Author Topic: FreeRTOS performance penalty  (Read 32234 times)

0 Members and 1 Guest are viewing this topic.

Offline dannyfTopic starter

  • Super Contributor
  • ***
  • Posts: 8221
  • Country: 00
FreeRTOS performance penalty
« on: September 17, 2014, 01:41:46 am »
So, I have ported FreeRTOS (8.1.2) to a PIC24F (specifically, PIC24FJ64GA102 running at 8Mhz (=16Mhz crystal). Compiler is C30 3.25, no optimization (full optimization was also tested).

Test: I am comparing two blinkies,

1) no FreeRTOS / naked, flipping PB.0 and measure the frequency of the flip;
2) with FreeRTOS, flipping PB.0 through 10 separate tasks (no messaging between them), and measure the frequency of the flip.

I am taking your guestimates:

1) What's the incremental flash usage?
2) What's the incremental (static) ram usage?
3) What the frequency of the flip, as a percentage vs. that of the naked flip?

Yes, I do have the numbers, :)

BTW, the porting is fairly easy: i had done it before, with a lpc arm chip on FreeRTOS 7.5.
================================
https://dannyelectronics.wordpress.com/
 

Offline miguelvp

  • Super Contributor
  • ***
  • Posts: 5550
  • Country: us
Re: FreeRTOS performance penalty
« Reply #1 on: September 17, 2014, 02:02:42 am »
1) 5KB
2) 256 bytes
3) 100%

But I'm just guessing since I know nothing of the naked pic24f nor fritos (I'm again hungry for a snak)
 

Offline mazurov

  • Frequent Contributor
  • **
  • Posts: 524
  • Country: us
Re: FreeRTOS performance penalty
« Reply #2 on: September 17, 2014, 02:13:15 am »
I've ran FreeRTOS on PIC18 once (about 5 years ago, not sure if it's still possible). It is not fun if you need to do anything more complex than LED blinking. PIC24 should be slightly better since pointers are better supported by instruction set and FreeRTOS uses pointers quite heavily.

If you need multitasking framework for small micros take a look at QP -> state-machine.com . The concept is different, basically instead of blocking at will as in RTOS you never block and it can be uncomfortable at first. But - you'll get all the goodies like messages, queues, preemption, etc. and the code overhead is small. PIC24 port runs in ~10K/1K and there is a nano version with 10 times less memory fp. It will run well on any arch which supports function pointers and the source/docs are much higher quality that FreeRTOS. Arduino port for the full version is available which means anything (better than  328p) will be suitable.
With sufficient thrust, pigs fly just fine - RFC1925
 

Offline SirNick

  • Frequent Contributor
  • **
  • Posts: 589
Re: FreeRTOS performance penalty
« Reply #3 on: September 17, 2014, 03:32:28 am »
I don't really see the point in this. ???
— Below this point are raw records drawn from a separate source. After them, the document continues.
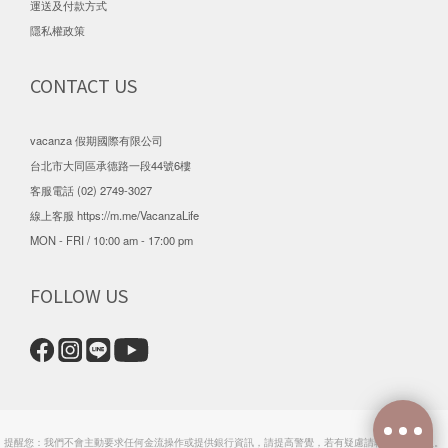
運送及付款方式
隱私權政策
CONTACT US
vacanza 假期國際有限公司
台北市大同區承德路一段44號6樓
客服電話 (02) 2749-3027
線上客服
https://m.me/VacanzaLife
MON - FRI / 10:00 am - 17:00 pm
FOLLOW US
提醒您：我們不會主動要求任何金流操作或提供銀行資訊，請提高警覺，若有疑慮請聯繫官方客服。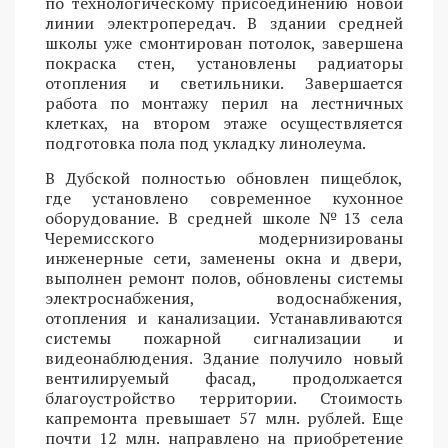
по технологическому присоединению новой
линии электропередач. В здании средней
школы уже смонтирован потолок, завершена
покраска стен, установлены радиаторы
отопления и светильники. Завершается
работа по монтажу перил на лестничных
клетках, на втором этаже осуществляется
подготовка пола под укладку линолеума.
В Дубской полностью обновлен пищеблок,
где установлено современное кухонное
оборудование. В средней школе №13 села
Черемисского модернизированы
инженерные сети, заменены окна и двери,
выполнен ремонт полов, обновлены системы
электроснабжения, водоснабжения,
отопления и канализации. Устанавливаются
системы пожарной сигнализации и
видеонаблюдения. Здание получило новый
вентилируемый фасад, продолжается
благоустройство территории. Стоимость
капремонта превышает 57 млн. рублей. Еще
почти 12 млн. направлено на приобретение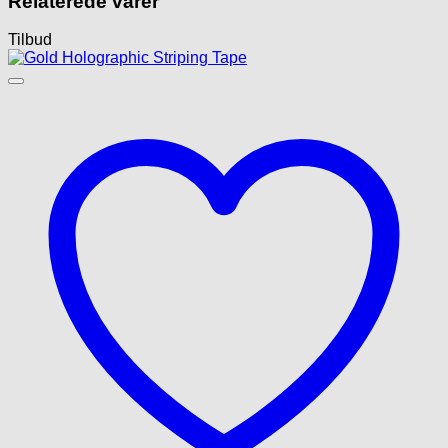
Relaterede varer
Tilbud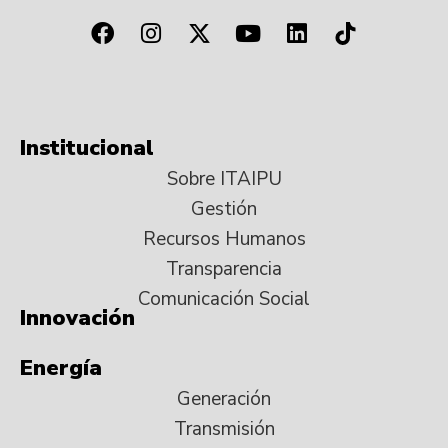
Institucional
Sobre ITAIPU
Gestión
Recursos Humanos
Transparencia
Comunicación Social
Innovación
Energía
Generación
Transmisión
You could compile a FreeRTOS demo with a main "task" of while(1) to get the flash and core RAM usage.  I think the docs tell you how much space it takes per task (IIRC, mostly sizeof the descriptor and stack), and per queue.

In terms of efficiency, you can flip I/O pins with a handful of ASM instructions with essentially no overhead beyond initial setup; or with optimized C with a high setup penalty, but around the same amount of code space for the actual loop; or put the pin change in a function and waste time with function call overhead (assuming it's not inlined by the compiler); or use an RTOS and incur a little more overhead by managing the ticks and process accounting.
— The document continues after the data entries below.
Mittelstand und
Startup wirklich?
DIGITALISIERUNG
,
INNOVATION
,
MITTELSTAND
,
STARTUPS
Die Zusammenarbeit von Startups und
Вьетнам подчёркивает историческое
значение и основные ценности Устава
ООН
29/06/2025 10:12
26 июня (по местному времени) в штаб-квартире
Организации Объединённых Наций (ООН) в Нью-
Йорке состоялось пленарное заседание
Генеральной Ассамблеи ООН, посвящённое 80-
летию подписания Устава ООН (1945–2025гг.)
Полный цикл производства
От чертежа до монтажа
But what does that actually tell you?  If you have more than one task to perform, there will be overhead of one sort or another, by whatever mechanism you use to determine when to do what.  In most cases, with an RTOS, either the work to be done will swamp the overhead incurred by the scheduler by so much that it becomes irrelevant, or the CPU is idle so much of the time that's still irrelevant.  If the performance penalty is great enough that the difference is significant, you're either nearly out of resources anyway, or the project is implemented poorly.
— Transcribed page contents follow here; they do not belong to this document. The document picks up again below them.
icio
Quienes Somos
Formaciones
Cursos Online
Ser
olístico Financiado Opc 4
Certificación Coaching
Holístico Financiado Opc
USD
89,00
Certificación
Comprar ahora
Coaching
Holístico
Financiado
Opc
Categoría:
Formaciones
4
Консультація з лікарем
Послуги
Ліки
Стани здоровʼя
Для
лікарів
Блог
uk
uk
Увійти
If you need scheduling, you need scheduling.  What does comparing a bare-metal task with no scheduler tell you, other than the obvious fact that the scheduler requires a few cycles to do its thing?  (Which, again IIRC, is also addressed with some ballpark figures on the FreeRTOS site.)  It's all well and good to characterize these figures for grins, but I suspect this is related to the RTOS thread earlier, where there's some debate on whether you should use one.  Well, for blinky?  You can probably get by without one.
 

Online tggzzz

  • Super Contributor
  • ***
  • Posts: 19279
  • Country: gb
  • Numbers, not adjectives
    • Having fun doing more, with less
Re: FreeRTOS performance penalty
« Reply #4 on: September 17, 2014, 08:14:06 am »
3) What the frequency of the flip, as a percentage vs. that of the naked flip?
That's a poor measure of performance, since the incremental frequency loss is highly dependent on on specific microbenchmark operation.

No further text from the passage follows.